On October 13 – a few days before the opening of the 20th Congress –, the National Development ad Reform Commission, jointly with other five departments (the Ministry of Commerce, the Ministry of Industry and Information Technology, the Ministry of Natural Resources, Ministry of Ecology and Environment and the Ministry of Transport) issued some guidelines aimed at encouraging foreign investments in manufacturing, green technologies and energies sectors. The so-called “关于以制造业为重点促进外资扩增量稳存量提质量的若干政策措施 – Various measures and directives for the promotion, attraction, stabilization and enhancement of foreign investments in manufacturing sector” (hereinafter referred as “Directives”), have been enacted on October 25, extending their scope also to other investment sectors for foreign operators.

 

In order to drive investments within a common and general framework, the Directives involve three macro-areas, namely:

  1. Optimization of the legal framework for the increase of foreign investment flow;
  2. Strengthening of services supporting foreign investments;
  3. Guidance and quality improvement of foreign investments.

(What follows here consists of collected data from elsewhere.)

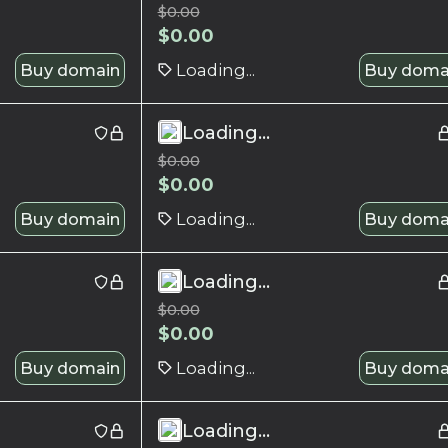
$
0.00
$
0.00
Buy domain
Loading...
Buy doma
Loading...
$
0.00
$
0.00
Buy domain
Loading...
Buy doma
Loading...
$
0.00
$
0.00
Buy domain
Loading...
Buy doma
Loading...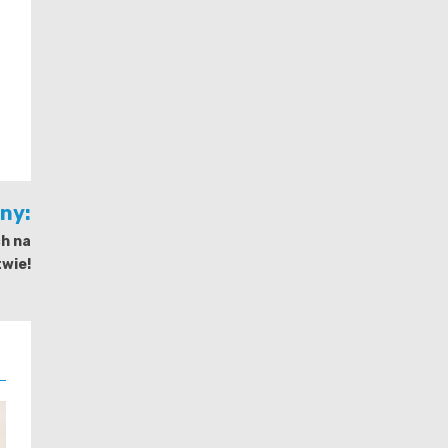
jny:
ch na
wie!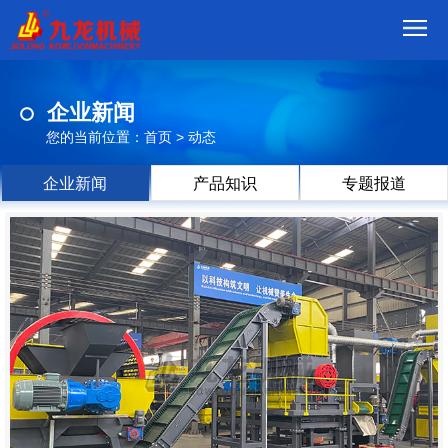
首
企业新闻
页
我
您的当前位置：
首页
>
动态
们
产
企业新闻
产品知识
专题报道
品
视
频
现
场
方
案
动
态
联
系
郑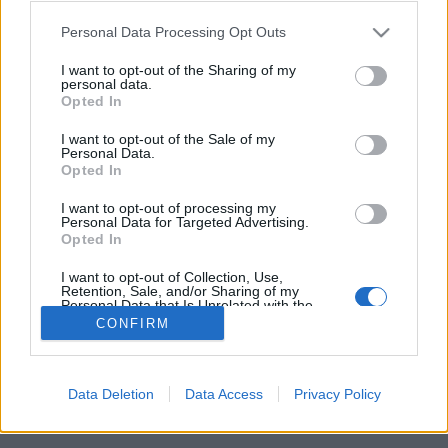
használathoz
Please note that this website/app uses one or more Google
Personal Data Processing Opt Outs
services and may gather and store information including but
Videókártya olcsón
•
2021. szeptember 15.
0
not limited to your visit or usage behaviour. You may click to
I want to opt-out of the Sharing of my
personal data.
grant or deny consent to Google and its third-party tags to
Opted In
Hogyan profitálhat a Facebook marketingből -
use your data for below specified purposes in below Google
consent section.
tippek a használathoz Szüksége van egy szolgáltatás
I want to opt-out of the Sale of my
Personal Data.
vagy termék forgalmazására, de bizonytalan,
Opted In
hogyan kezdje el? Ha ez a helyzet, akkor tényleg meg
kell nézni a Facebook marketingjét. Ezzel a
I want to opt-out of processing my
módszerrel emberek milliói láthatják, mit kínálnak.
Personal Data for Targeted Advertising.
Opted In
Ha…
I want to opt-out of Collection, Use,
Retention, Sale, and/or Sharing of my
Personal Data that Is Unrelated with the
Purposes for which it was collected.
CONFIRM
Opted Out
Google consents
Data Deletion
Data Access
Privacy Policy
SÜTI BEÁLLÍTÁSOK MÓDOSÍTÁSA
I want to allow Google to enable storage
related to advertising like cookies on web or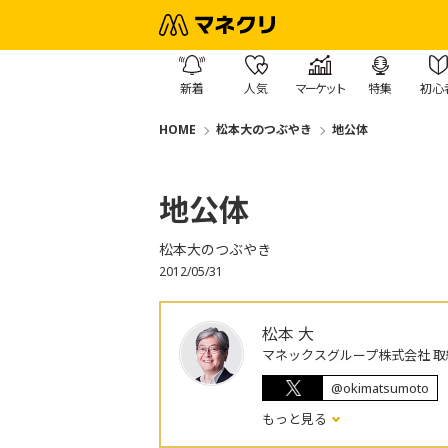
新着
人気
マーケット
特集
初心
HOME
松本大のつぶやき
地公体
地公体
松本大のつぶやき
2012/05/31
松本 大
マネックスグループ株式会社 取
@okimatsumoto
もっと見る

Optimization of the legal framework for the promotion of foreign investments

The purpose of the Directives is to ensure the correct application of the so-called Negative List. The Negative List – constantly updated – identifies the industrial sectors where foreign investments are prohibited or restricted. In recent years, there has been a constant reduction of these sectors by the Chinese government, with the aim of increasingly encouraging foreign investments even in areas historically considered as strategic. The correct application of this list, to which the Directives refer, requires the elimination of any further restrictive measure that do not fall within its scope and that may hinder the development of foreign investments.

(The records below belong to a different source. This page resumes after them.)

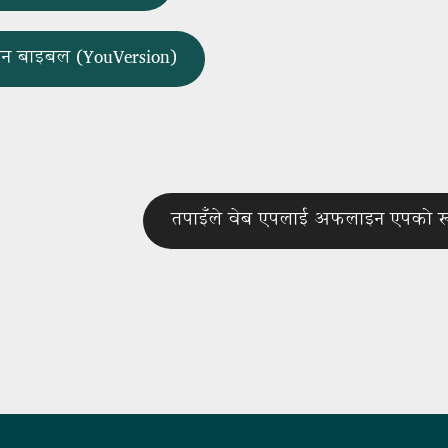
न बाइबल (YouVersion)
तपाइँले वेब एपलाई अफलाइन एपको रूपम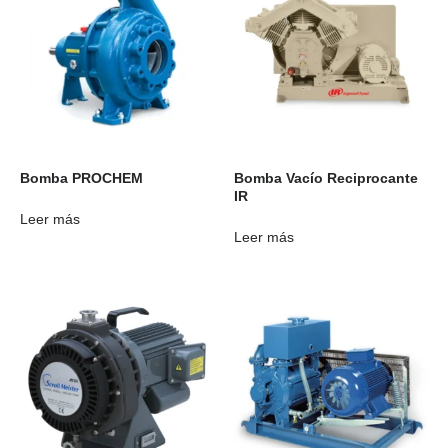
Bomba PROCHEM
Bomba Vacío Reciprocante
IR
Leer más
Leer más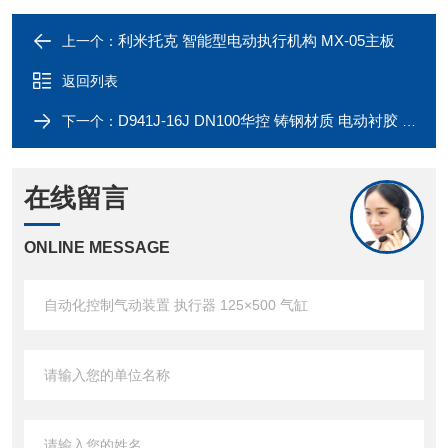
利米托克 智能型电动执行机构 MX-05主板
上一个：
返回列表
D941J-16J DN100华控 铸钢材质 电动衬胶 法兰式蝶阀
下一个：
在线留言
ONLINE MESSAGE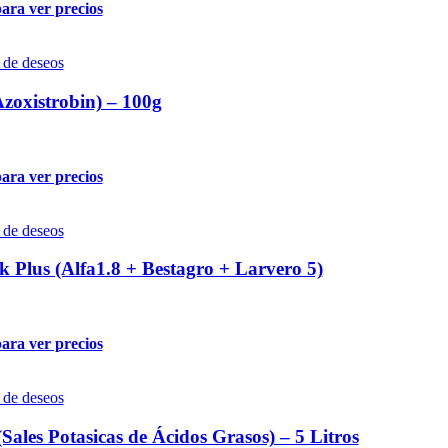
para ver precios
a de deseos
Azoxistrobin) – 100g
para ver precios
a de deseos
k Plus (Alfa1.8 + Bestagro + Larvero 5)
para ver precios
a de deseos
Sales Potasicas de Ácidos Grasos) – 5 Litros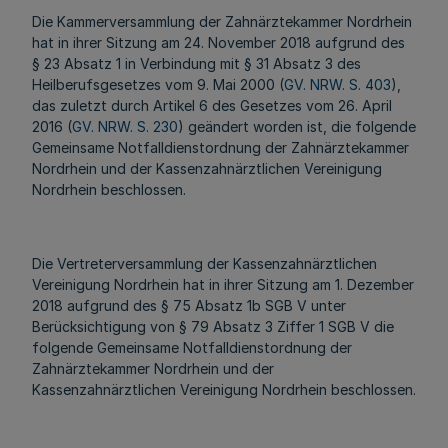
Die Kammerversammlung der Zahnärztekammer Nordrhein
hat in ihrer Sitzung am 24. November 2018 aufgrund des
§ 23 Absatz 1 in Verbindung mit § 31 Absatz 3 des
Heilberufsgesetzes vom 9. Mai 2000 (
GV. NRW. S. 403
),
das zuletzt durch Artikel 6 des Gesetzes vom 26. April
2016 (
GV. NRW. S. 230
) geändert worden ist, die folgende
Gemeinsame Notfalldienstordnung der Zahnärztekammer
Nordrhein und der Kassenzahnärztlichen Vereinigung
Nordrhein beschlossen.
Die Vertreterversammlung der Kassenzahnärztlichen
Vereinigung Nordrhein hat in ihrer Sitzung am 1. Dezember
2018 aufgrund des § 75 Absatz 1b SGB V unter
Berücksichtigung von § 79 Absatz 3 Ziffer 1 SGB V die
folgende Gemeinsame Notfalldienstordnung der
Zahnärztekammer Nordrhein und der
Kassenzahnärztlichen Vereinigung Nordrhein beschlossen.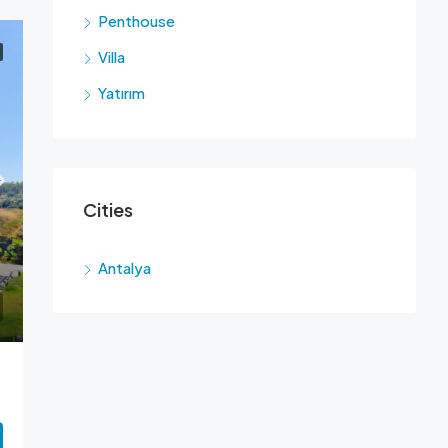
Penthouse
Villa
Yatırım
Cities
Antalya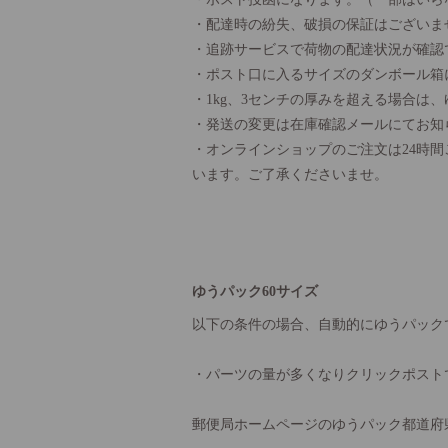
・配達時の紛失、破損の保証はございま
・追跡サービスで荷物の配達状況が確認
・ポスト口に入るサイズのダンボール箱
・1kg、3センチの厚みを超える場合は
・発送の変更は在庫確認メールにてお知
・オンラインショップのご注文は24時
います。ご了承くださいませ。
ゆうパック60サイズ
以下の条件の場合、自動的にゆうパック
・パーツの量が多くなりクリックポスト
郵便局ホームページのゆうパック都道府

This first macro-area focuses, first of all, on the necessity of ensuring that foreign companies investing in China are treated on an equal footing with local companies, in order to guarantee them equal benefit of support policies and equal treatment in the various investment-related operations (licensing, tenders, protection of intellectual property).

The local authorities will be therefore responsible to conduct a feasibility assessment of an investment and its environmental impact.

In order to successfully implement the above, the Directives emphasize the need for dialogue and cooperation not only between foreign companies and local authorities, but also with other institutions such as Chambers of Commerce and international organizations.

Strengthening of the services in support of foreign investments

In recent years, the pandemic has hindered both the movement of people due to the difficulty of entering and exiting the country and the exchange of goods due to severe slowdowns in the supply chain and logistics in general. Without prejudice to full compliance with the prevention measures for the containment of the Covid-19 pandemic, the Directives emphasize the need to facilitate entry and exit from the territory, simplifying the relevant procedures and making them transparent. Similarly, the coordination of these measures at national level should ensure a positive impact on the normal functioning of the supply chain and the stability of transport.

In terms of services, the Government of Beijing considers of great importance the fact that the foreign companies having the appropriate qualifications and requirements, could benefit of the financial support provided by the banks and other financial institutions or local bodies. In parallel, these institutions shall also encourage the reinvestment of profits through appropriate support policies as for example the preferential policies aimed at reducing the investment and management costs.

Guidance and quality improvement of foreign investments

The Directives mention a number of sectors in which foreign companies are particularly encouraged to invest in, namely:

  • Basic components and components for the advanced and high-tech production;
  • Research and development in the modern industry of services and logistics;
  • Innovative technologies and energies in order to accelerate the ecological transition process, encouraging those investment that could provide a support in pursuing the goal of carbon emission reduction.

The set of incentives contained within the Directives undoubtedly reflect the need to promote an innovative, high-quality and, above all, low environmental impact industrial development. It is of particular interest the reference to the geographical areas mentioned within the Directives; the authorities, in fact, point to investment support in the Central, Western and North-Eastern regions of China, which, as known, represent the least developed areas and for which, in the last two decades, various policies have already been adopted in order to encourage, also through foreign investments, an economic development on the model of that one experienced by the areas along the coast.

The context of uncertainty that persists in China worrying investors due to the continuous variability of the situation, is balanced, albeit partially, by the initiatives promoted by the legislator. In terms of international relations, the 20th Congress recalled the government’s favorable stance on incentives for foreign investments, since they constitute a fundamental impulse for the Country’s development. The Directives discussed above, promulgated almost contextually to the Congress, are clear evidence of the government authorities’ intention to support foreign investors’ initiatives in sectors that are particularly strategic for China.